Attorney General Reno highlighted this new Justice Department policy in her FOIA Day presentation, and the Department formally encourages all other federal agencies to adopt similar such policies for the treatment of media-related requests seeking expedited FOIA access. Additionally, the Justice Department's Director of Public Affairs, Carl Stern, is scheduled to make a keynote presentation at the American Society of Access Professionals' Annual Symposium this summer addressing the operation of this openness-in-government initiative.

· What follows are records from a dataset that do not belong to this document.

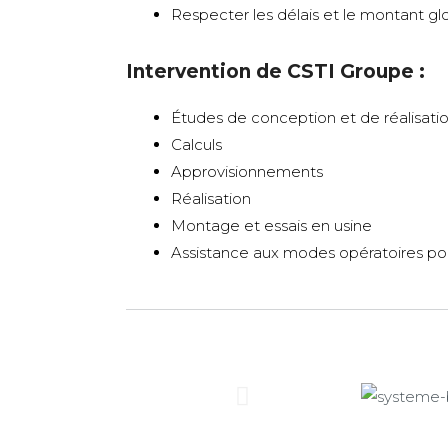
Respecter les délais et le montant gl
Intervention de CSTI Groupe :
Études de conception et de réalisati
Calculs
Approvisionnements
Réalisation
Montage et essais en usine
Assistance aux modes opératoires pou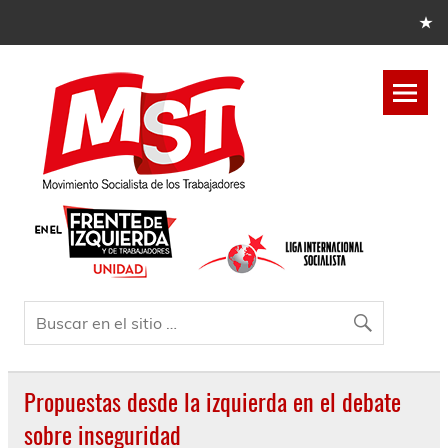
Propuestas desde la izquierda en el debate
sobre inseguridad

New Disclosure Policy for Professional Misconduct Investigations--Creation of a mechanism for affirmative disclosure of the results of investigations conducted by the Department's Office of Professional Responsibility in accordance with a new public interest disclosure standard. The Attorney General also described the Department's "new policy requiring the quick handling and appropriate public disclosure of investigations . . . into complaints of misconduct by Justice Department attorneys and investigators." This policy provides for disclosure of findings of intentional wrongdoing and also of the results of investigations in which no wrongdoing is found, based upon a new "public accountability" standard developed and applied through OIP. It encourages other agencies to adopt their own such policies, under applicable Privacy Act "routine use" regulations.
In addition to her FOIA Day speech at the National Press Club, which was televised by C-SPAN, Attorney General Reno made similar openness-in-government presentations before other media organizations during the spring.